++++ Supplied data ++++

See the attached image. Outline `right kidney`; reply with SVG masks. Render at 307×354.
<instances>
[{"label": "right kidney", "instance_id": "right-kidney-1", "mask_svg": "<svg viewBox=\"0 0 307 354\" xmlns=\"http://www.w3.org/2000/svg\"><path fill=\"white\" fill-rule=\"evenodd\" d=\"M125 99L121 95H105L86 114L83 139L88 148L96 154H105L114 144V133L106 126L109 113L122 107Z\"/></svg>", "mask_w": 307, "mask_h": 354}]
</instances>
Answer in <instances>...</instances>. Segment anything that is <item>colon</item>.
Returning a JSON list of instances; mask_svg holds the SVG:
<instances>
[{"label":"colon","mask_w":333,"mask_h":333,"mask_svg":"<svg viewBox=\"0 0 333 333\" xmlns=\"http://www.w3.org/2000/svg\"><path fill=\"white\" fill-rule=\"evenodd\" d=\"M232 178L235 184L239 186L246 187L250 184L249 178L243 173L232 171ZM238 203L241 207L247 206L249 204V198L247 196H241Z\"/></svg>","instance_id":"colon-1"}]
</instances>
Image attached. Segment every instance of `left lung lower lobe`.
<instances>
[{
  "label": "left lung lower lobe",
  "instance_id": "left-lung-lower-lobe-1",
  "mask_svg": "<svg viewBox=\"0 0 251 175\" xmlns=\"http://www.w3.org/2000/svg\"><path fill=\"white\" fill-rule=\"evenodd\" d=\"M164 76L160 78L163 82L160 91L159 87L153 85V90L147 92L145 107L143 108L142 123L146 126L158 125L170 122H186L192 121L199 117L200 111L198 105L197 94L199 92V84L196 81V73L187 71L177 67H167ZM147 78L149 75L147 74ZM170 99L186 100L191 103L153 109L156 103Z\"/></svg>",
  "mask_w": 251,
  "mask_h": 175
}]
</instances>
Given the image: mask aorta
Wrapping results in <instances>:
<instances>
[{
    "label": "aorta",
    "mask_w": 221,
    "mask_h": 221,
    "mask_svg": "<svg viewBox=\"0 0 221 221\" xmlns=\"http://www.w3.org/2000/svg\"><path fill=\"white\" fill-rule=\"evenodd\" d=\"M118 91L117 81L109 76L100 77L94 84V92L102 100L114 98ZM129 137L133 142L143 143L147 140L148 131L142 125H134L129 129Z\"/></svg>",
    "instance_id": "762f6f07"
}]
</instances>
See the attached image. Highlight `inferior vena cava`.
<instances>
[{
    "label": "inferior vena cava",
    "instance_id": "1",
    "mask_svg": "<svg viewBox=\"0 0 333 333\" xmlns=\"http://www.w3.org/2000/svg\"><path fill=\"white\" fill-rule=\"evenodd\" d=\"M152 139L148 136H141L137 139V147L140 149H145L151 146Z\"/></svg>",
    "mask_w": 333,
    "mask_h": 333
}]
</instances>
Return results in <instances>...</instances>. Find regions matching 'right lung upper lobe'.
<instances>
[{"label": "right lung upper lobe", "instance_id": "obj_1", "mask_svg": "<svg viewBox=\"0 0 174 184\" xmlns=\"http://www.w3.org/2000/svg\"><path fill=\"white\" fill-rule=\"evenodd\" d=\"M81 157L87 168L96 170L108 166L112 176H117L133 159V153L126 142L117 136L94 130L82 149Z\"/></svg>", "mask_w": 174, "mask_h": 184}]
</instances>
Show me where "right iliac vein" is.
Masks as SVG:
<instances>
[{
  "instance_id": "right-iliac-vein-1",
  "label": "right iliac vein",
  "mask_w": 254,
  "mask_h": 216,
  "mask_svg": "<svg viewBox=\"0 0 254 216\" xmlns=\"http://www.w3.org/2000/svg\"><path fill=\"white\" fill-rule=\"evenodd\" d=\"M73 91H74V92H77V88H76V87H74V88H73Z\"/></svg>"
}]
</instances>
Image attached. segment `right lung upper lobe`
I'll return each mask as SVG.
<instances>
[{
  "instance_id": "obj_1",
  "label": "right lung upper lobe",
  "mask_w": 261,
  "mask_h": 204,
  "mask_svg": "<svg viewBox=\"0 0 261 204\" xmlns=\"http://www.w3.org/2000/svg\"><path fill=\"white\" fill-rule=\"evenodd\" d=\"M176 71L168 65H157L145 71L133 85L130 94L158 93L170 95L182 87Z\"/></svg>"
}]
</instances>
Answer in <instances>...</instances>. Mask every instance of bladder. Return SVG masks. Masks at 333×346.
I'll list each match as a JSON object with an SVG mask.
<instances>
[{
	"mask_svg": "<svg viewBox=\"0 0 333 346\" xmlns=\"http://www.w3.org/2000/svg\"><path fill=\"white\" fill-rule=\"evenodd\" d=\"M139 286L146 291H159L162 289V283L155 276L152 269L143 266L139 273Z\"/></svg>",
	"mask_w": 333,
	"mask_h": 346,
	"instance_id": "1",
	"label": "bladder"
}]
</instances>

++++

▶ **Directions**
All entries should be restated word for word.

▶ **Worked solution**
See the attached image. Outline `right kidney`; reply with SVG masks. Render at 307×354.
<instances>
[{"label": "right kidney", "instance_id": "right-kidney-1", "mask_svg": "<svg viewBox=\"0 0 307 354\" xmlns=\"http://www.w3.org/2000/svg\"><path fill=\"white\" fill-rule=\"evenodd\" d=\"M125 99L121 95H105L86 114L83 139L88 148L96 154H105L114 144V133L106 126L109 113L122 107Z\"/></svg>", "mask_w": 307, "mask_h": 354}]
</instances>
Answer in <instances>...</instances>. Segment anything that is <item>colon</item>.
Returning a JSON list of instances; mask_svg holds the SVG:
<instances>
[{"label":"colon","mask_w":333,"mask_h":333,"mask_svg":"<svg viewBox=\"0 0 333 333\" xmlns=\"http://www.w3.org/2000/svg\"><path fill=\"white\" fill-rule=\"evenodd\" d=\"M232 178L235 184L239 186L246 187L250 184L249 178L243 173L232 171ZM238 203L241 207L247 206L249 204V198L247 196H241Z\"/></svg>","instance_id":"colon-1"}]
</instances>
Image attached. Segment every instance of `left lung lower lobe`.
<instances>
[{
  "label": "left lung lower lobe",
  "instance_id": "left-lung-lower-lobe-1",
  "mask_svg": "<svg viewBox=\"0 0 251 175\" xmlns=\"http://www.w3.org/2000/svg\"><path fill=\"white\" fill-rule=\"evenodd\" d=\"M164 76L160 78L163 82L160 91L159 87L153 85V90L147 92L145 107L143 108L142 123L146 126L158 125L170 122H186L192 121L199 117L200 111L198 105L197 94L199 92V84L196 81V73L187 71L177 67H167ZM147 78L149 75L147 74ZM170 99L186 100L191 103L153 109L156 103Z\"/></svg>",
  "mask_w": 251,
  "mask_h": 175
}]
</instances>
Given the image: mask aorta
Wrapping results in <instances>:
<instances>
[{
    "label": "aorta",
    "mask_w": 221,
    "mask_h": 221,
    "mask_svg": "<svg viewBox=\"0 0 221 221\" xmlns=\"http://www.w3.org/2000/svg\"><path fill=\"white\" fill-rule=\"evenodd\" d=\"M118 91L117 81L109 76L100 77L94 84V92L102 100L114 98ZM129 137L133 142L143 143L147 140L148 131L142 125H134L129 129Z\"/></svg>",
    "instance_id": "762f6f07"
}]
</instances>
See the attached image. Highlight `inferior vena cava`.
<instances>
[{
    "label": "inferior vena cava",
    "instance_id": "1",
    "mask_svg": "<svg viewBox=\"0 0 333 333\" xmlns=\"http://www.w3.org/2000/svg\"><path fill=\"white\" fill-rule=\"evenodd\" d=\"M152 139L148 136H141L137 139V147L140 149H145L151 146Z\"/></svg>",
    "mask_w": 333,
    "mask_h": 333
}]
</instances>
Return results in <instances>...</instances>. Find regions matching 'right lung upper lobe'.
<instances>
[{"label": "right lung upper lobe", "instance_id": "obj_1", "mask_svg": "<svg viewBox=\"0 0 174 184\" xmlns=\"http://www.w3.org/2000/svg\"><path fill=\"white\" fill-rule=\"evenodd\" d=\"M81 157L87 168L96 170L108 166L112 176H117L133 159V153L126 142L117 136L94 130L82 149Z\"/></svg>", "mask_w": 174, "mask_h": 184}]
</instances>
Show me where "right iliac vein" is.
Masks as SVG:
<instances>
[{
  "instance_id": "right-iliac-vein-1",
  "label": "right iliac vein",
  "mask_w": 254,
  "mask_h": 216,
  "mask_svg": "<svg viewBox=\"0 0 254 216\" xmlns=\"http://www.w3.org/2000/svg\"><path fill=\"white\" fill-rule=\"evenodd\" d=\"M73 91H74V92H77V88H76V87H74V88H73Z\"/></svg>"
}]
</instances>
Image attached. segment `right lung upper lobe`
I'll return each mask as SVG.
<instances>
[{
  "instance_id": "obj_1",
  "label": "right lung upper lobe",
  "mask_w": 261,
  "mask_h": 204,
  "mask_svg": "<svg viewBox=\"0 0 261 204\" xmlns=\"http://www.w3.org/2000/svg\"><path fill=\"white\" fill-rule=\"evenodd\" d=\"M176 71L168 65H157L145 71L133 85L130 94L158 93L170 95L182 87Z\"/></svg>"
}]
</instances>
Answer in <instances>...</instances>. Mask every instance of bladder. Return SVG masks. Masks at 333×346.
I'll list each match as a JSON object with an SVG mask.
<instances>
[{
	"mask_svg": "<svg viewBox=\"0 0 333 346\" xmlns=\"http://www.w3.org/2000/svg\"><path fill=\"white\" fill-rule=\"evenodd\" d=\"M139 286L146 291H159L162 289V283L155 276L152 269L143 266L139 273Z\"/></svg>",
	"mask_w": 333,
	"mask_h": 346,
	"instance_id": "1",
	"label": "bladder"
}]
</instances>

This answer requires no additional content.